### WORKING DATA ###
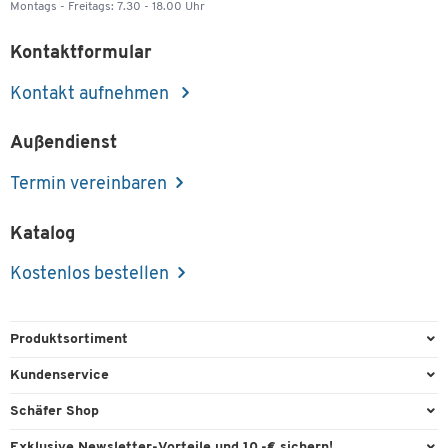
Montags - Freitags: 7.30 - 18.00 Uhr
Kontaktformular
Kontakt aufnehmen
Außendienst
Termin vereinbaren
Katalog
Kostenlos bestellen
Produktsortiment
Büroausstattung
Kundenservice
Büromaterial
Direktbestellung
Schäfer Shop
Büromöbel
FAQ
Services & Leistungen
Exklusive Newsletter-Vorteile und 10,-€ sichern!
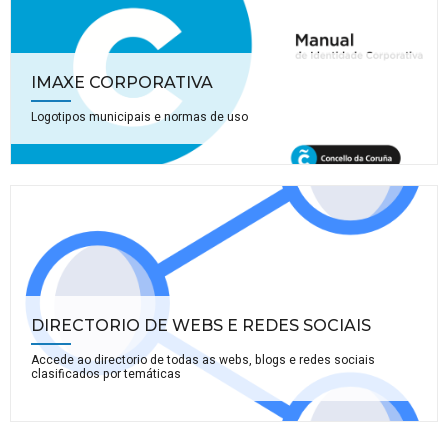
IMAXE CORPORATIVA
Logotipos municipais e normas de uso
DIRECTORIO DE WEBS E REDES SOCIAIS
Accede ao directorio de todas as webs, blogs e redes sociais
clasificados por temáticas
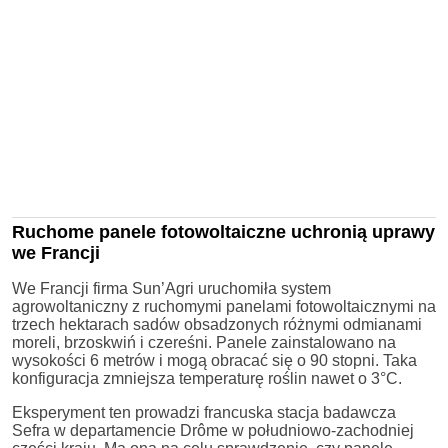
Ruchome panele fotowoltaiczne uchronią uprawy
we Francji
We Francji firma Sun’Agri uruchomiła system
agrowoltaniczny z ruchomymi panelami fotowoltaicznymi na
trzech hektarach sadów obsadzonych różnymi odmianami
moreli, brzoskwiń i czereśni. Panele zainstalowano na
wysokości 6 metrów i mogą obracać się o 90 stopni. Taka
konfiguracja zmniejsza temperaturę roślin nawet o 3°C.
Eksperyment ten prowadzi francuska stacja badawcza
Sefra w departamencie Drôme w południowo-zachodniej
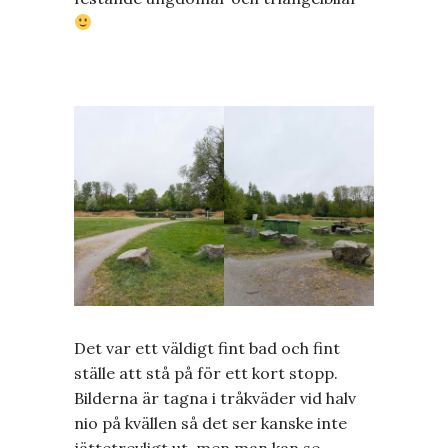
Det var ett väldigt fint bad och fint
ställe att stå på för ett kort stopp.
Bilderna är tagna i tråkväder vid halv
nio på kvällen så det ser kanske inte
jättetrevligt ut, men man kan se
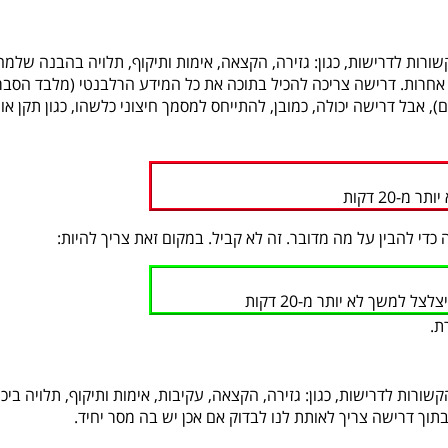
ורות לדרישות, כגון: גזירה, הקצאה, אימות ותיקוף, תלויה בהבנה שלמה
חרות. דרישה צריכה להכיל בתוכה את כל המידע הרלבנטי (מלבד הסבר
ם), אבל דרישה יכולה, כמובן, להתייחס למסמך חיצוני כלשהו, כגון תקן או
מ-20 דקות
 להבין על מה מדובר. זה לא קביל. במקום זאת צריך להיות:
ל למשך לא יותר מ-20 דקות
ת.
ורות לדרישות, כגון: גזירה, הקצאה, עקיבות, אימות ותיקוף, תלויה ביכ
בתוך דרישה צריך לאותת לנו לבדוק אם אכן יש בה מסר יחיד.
###
### WORKING DATA ###
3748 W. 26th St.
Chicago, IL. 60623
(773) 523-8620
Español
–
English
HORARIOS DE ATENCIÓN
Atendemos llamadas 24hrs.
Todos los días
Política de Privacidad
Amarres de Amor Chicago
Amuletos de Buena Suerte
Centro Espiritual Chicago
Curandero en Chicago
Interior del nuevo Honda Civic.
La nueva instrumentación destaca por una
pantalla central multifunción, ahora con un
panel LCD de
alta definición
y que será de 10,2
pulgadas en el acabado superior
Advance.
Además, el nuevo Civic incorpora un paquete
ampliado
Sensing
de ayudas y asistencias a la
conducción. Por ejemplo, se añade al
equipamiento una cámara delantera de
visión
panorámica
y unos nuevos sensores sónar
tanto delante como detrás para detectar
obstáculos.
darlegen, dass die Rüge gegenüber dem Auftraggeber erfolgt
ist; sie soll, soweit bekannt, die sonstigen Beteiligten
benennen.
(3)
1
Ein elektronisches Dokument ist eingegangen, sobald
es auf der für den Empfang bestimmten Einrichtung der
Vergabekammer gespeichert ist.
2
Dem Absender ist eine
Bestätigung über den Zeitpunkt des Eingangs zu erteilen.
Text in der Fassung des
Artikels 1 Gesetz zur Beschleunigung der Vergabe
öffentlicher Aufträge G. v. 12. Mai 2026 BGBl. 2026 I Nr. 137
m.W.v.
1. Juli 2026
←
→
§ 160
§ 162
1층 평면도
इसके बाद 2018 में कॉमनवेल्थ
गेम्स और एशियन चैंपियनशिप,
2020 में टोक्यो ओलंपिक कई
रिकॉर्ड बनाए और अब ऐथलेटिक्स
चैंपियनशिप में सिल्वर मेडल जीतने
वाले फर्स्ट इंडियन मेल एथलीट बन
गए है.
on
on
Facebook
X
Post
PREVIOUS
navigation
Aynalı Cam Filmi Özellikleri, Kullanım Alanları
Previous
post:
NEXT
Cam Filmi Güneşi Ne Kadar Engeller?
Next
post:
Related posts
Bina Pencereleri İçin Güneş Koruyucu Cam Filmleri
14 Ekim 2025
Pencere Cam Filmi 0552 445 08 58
###
* **PROBLEM TO SOLVE**
The copy should hold exactly the lines above from the one with "Produktsortiment" through the one with "Accede ao directorio", both ends counted, and no pictures at all.

* **TASK ANSWER**
Produktsortiment
Büroausstattung
Kundenservice
Büromaterial
Direktbestellung
Schäfer Shop
Büromöbel
FAQ
Services & Leistungen
Exklusive Newsletter-Vorteile und 10,-€ sichern!
IMAXE CORPORATIVA
Logotipos municipais e normas de uso
DIRECTORIO DE WEBS E REDES SOCIAIS
Accede ao directorio de todas as webs, blogs e redes sociais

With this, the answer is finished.